**Work to complete:**
Find the lines in the material below that include the word "allen", count them, and give that count alone.
Start of Dataset excerpts
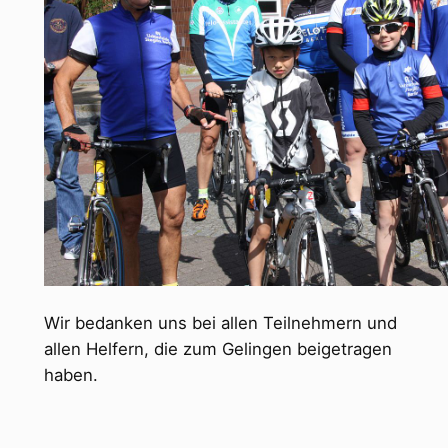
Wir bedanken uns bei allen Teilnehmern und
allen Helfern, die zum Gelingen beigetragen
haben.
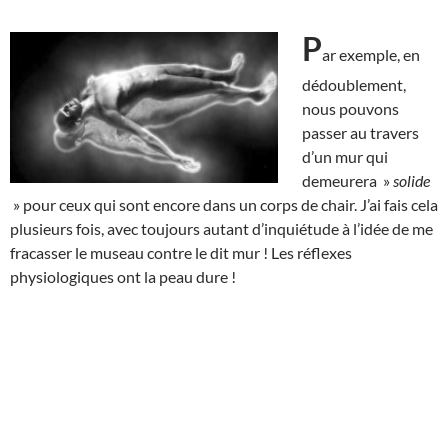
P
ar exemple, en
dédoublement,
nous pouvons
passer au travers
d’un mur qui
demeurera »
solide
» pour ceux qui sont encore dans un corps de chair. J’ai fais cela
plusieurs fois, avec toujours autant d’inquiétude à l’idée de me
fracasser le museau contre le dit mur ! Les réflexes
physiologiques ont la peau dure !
End of Dataset excerpts
Start of Dataset excerpts
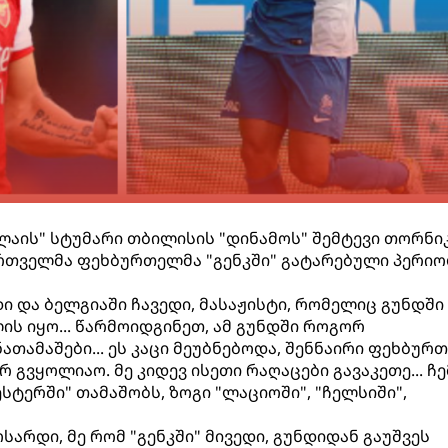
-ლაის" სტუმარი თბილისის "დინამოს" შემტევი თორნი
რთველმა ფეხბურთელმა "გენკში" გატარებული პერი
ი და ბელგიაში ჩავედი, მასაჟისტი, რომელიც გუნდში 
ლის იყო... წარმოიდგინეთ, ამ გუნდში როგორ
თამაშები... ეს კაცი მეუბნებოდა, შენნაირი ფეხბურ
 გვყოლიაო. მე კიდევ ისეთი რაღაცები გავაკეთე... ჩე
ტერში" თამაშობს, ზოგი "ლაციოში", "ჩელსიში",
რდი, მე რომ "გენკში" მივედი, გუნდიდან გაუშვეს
End of Dataset excerpts
Start of Dataset excerpts
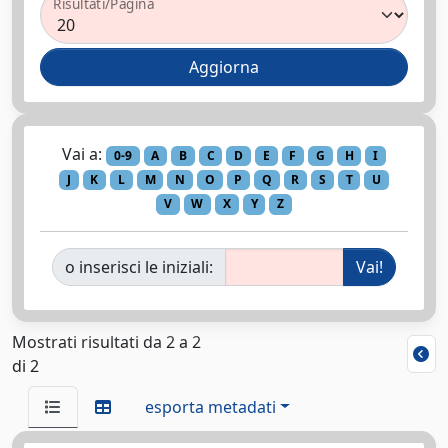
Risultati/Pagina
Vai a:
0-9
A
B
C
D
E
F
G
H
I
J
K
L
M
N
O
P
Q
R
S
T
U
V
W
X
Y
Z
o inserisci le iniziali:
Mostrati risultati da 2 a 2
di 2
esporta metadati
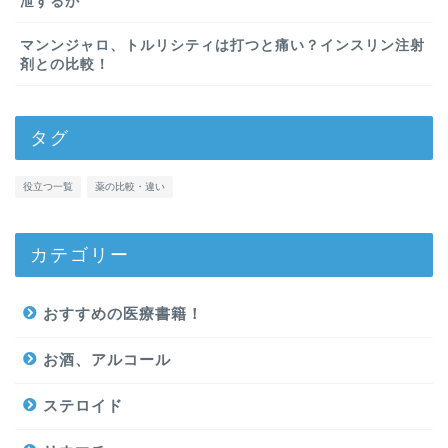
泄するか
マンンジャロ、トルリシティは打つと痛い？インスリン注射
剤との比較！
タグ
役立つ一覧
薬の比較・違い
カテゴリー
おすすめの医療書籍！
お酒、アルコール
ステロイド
End of Dataset excerpts
**Answer box:**
2